BEGIN Data for this exercise

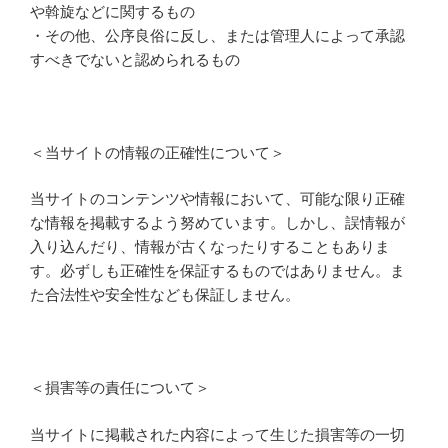
や斡旋などに関するもの
・その他、公序良俗に反し、または管理人によって承認
すべきでないと認められるもの
＜当サイトの情報の正確性について＞
当サイトのコンテンツや情報において、可能な限り正確
な情報を掲載するよう努めています。しかし、誤情報が
入り込んだり、情報が古くなったりすることもありま
す。必ずしも正確性を保証するものではありません。ま
た合法性や安全性なども保証しません。
＜損害等の責任について＞
当サイトに掲載された内容によって生じた損害等の一切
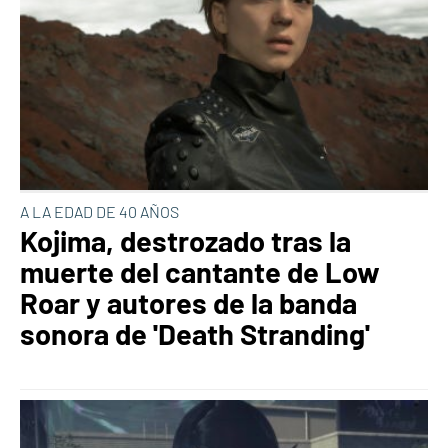
A LA EDAD DE 40 AÑOS
Kojima, destrozado tras la
muerte del cantante de Low
Roar y autores de la banda
sonora de 'Death Stranding'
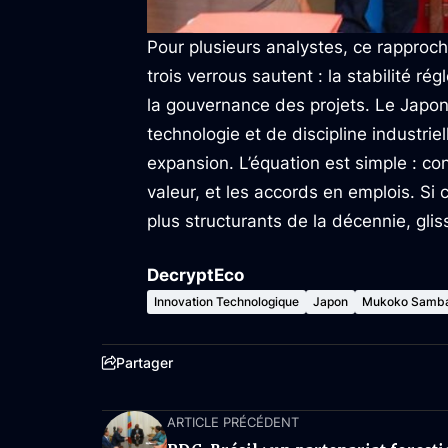
Pour plusieurs analystes, ce rapproc
trois verrous sautent : la stabilité ré
la gouvernance des projets. Le Japo
technologie et de discipline industrie
expansion. L’équation est simple : con
valeur, et les accords en emplois. Si c
plus structurants de la décennie, gl
DecryptEco
Innovation Technologique
Japon
Mukoko Samb
Partager
ARTICLE PRÉCÉDENT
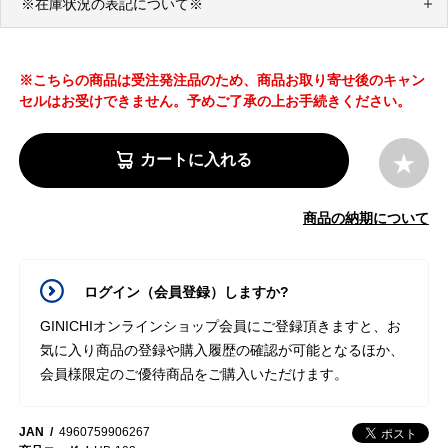
※在庫状況の表記について※
※こちらの商品は受注発注品のため、商品お取り寄せ後のキャン
セルはお受けできません。予めご了承の上お手続きください。
カートに入れる
商品の納期について
ログイン（会員登録）しますか?
GINICHIオンラインショップ会員にご登録頂きますと、お
気に入り商品の登録や購入履歴の確認が可能となるほか、
会員様限定のご優待商品をご購入いただけます。
JAN
4960759906267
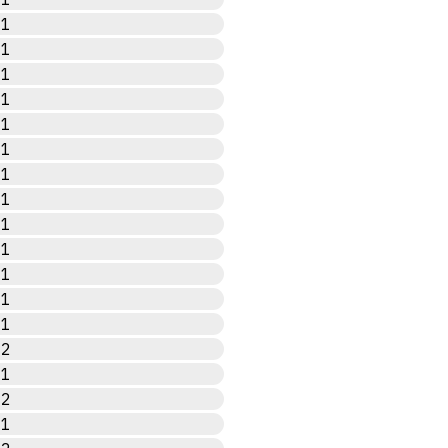
1
1
1
1
1
1
1
1
1
1
1
1
1
2
1
2
1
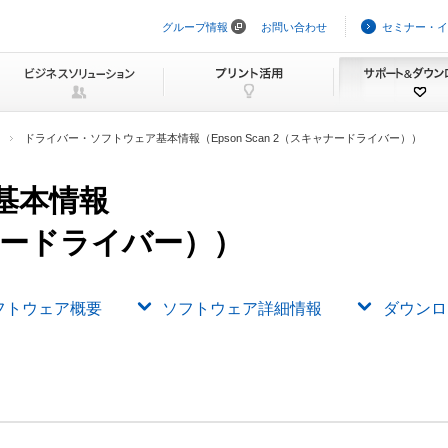
グループ情報
お問い合わせ
セミナー・イ
ナ
ビ
ゲ
ー
シ
ョ
ン
ドライバー・ソフトウェア基本情報（Epson Scan 2（スキャナードライバー））
を
ス
キ
基本情報
ッ
プ
キャナードライバー））
フトウェア概要
ソフトウェア詳細情報
ダウンロ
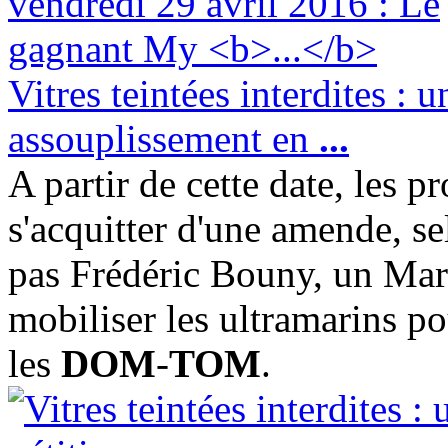
Vitres teintées interdites : 
assouplissement en
...
A partir de cette date, les 
s'acquitter d'une amende, se
pas Frédéric Bouny, un Mar
mobiliser les ultramarins p
les
DOM
-
TOM
.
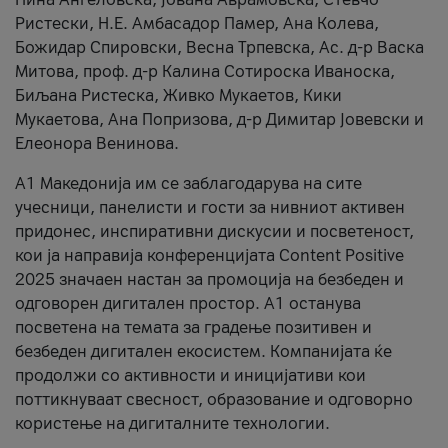
Ристески, Н.Е. Амбасадор Памер, Ана Колева,
Божидар Спировски, Весна Трпевска, Ас. д-р Васка
Митова, проф. д-р Калина Сотироска Иваноска,
Биљана Ристеска, Живко Мукаетов, Кики
Мукаетова, Ана Попризова, д-р Димитар Јовевски и
Елеонора Венинова.
А1 Македонија им се заблагодарува на сите
учесници, панелисти и гости за нивниот активен
придонес, инспиративни дискусии и посветеност,
кои ја направија конференцијата Content Positive
2025 значаен настан за промоција на безбеден и
одговорен дигитален простор. А1 останува
посветена на темата за градење позитивен и
безбеден дигитален екосистем. Компанијата ќе
продолжи со активности и иницијативи кои
поттикнуваат свесност, образование и одговорно
користење на дигиталните технологии.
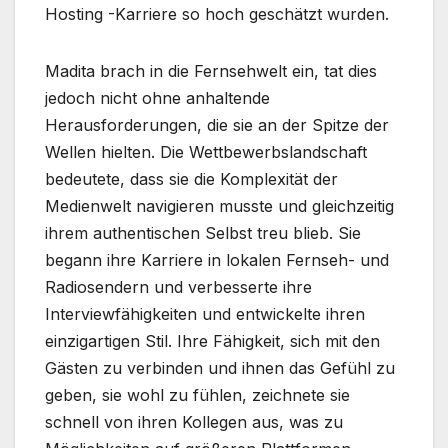
Hosting -Karriere so hoch geschätzt wurden.
Madita brach in die Fernsehwelt ein, tat dies
jedoch nicht ohne anhaltende
Herausforderungen, die sie an der Spitze der
Wellen hielten. Die Wettbewerbslandschaft
bedeutete, dass sie die Komplexität der
Medienwelt navigieren musste und gleichzeitig
ihrem authentischen Selbst treu blieb. Sie
begann ihre Karriere in lokalen Fernseh- und
Radiosendern und verbesserte ihre
Interviewfähigkeiten und entwickelte ihren
einzigartigen Stil. Ihre Fähigkeit, sich mit den
Gästen zu verbinden und ihnen das Gefühl zu
geben, sie wohl zu fühlen, zeichnete sie
schnell von ihren Kollegen aus, was zu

END Data for this exercise

**Instructions for the task:**
Please copy the lines above exactly, starting at the line that holds "す。必ずしも正確性を保証するものではありません。ま" and ending at the line that holds "GINICHIオンラインショップ会員にご登録頂きますと、お"; include both, but no pictures.

**Written solution:**
す。必ずしも正確性を保証するものではありません。ま
た合法性や安全性なども保証しません。
＜損害等の責任について＞
当サイトに掲載された内容によって生じた損害等の一切
A LA EDAD DE 40 AÑOS
Kojima, destrozado tras la
muerte del cantante de Low
Roar y autores de la banda
sonora de 'Death Stranding'
Pour plusieurs analystes, ce rapproc
trois verrous sautent : la stabilité ré
la gouvernance des projets. Le Japo
technologie et de discipline industrie
expansion. L’équation est simple : con
valeur, et les accords en emplois. Si c
plus structurants de la décennie, gl
DecryptEco
Innovation Technologique
Japon
Mukoko Samb
Partager
ARTICLE PRÉCÉDENT
※在庫状況の表記について※
※こちらの商品は受注発注品のため、商品お取り寄せ後のキャン
セルはお受けできません。予めご了承の上お手続きください。
カートに入れる
商品の納期について
ログイン（会員登録）しますか?
GINICHIオンラインショップ会員にご登録頂きますと、お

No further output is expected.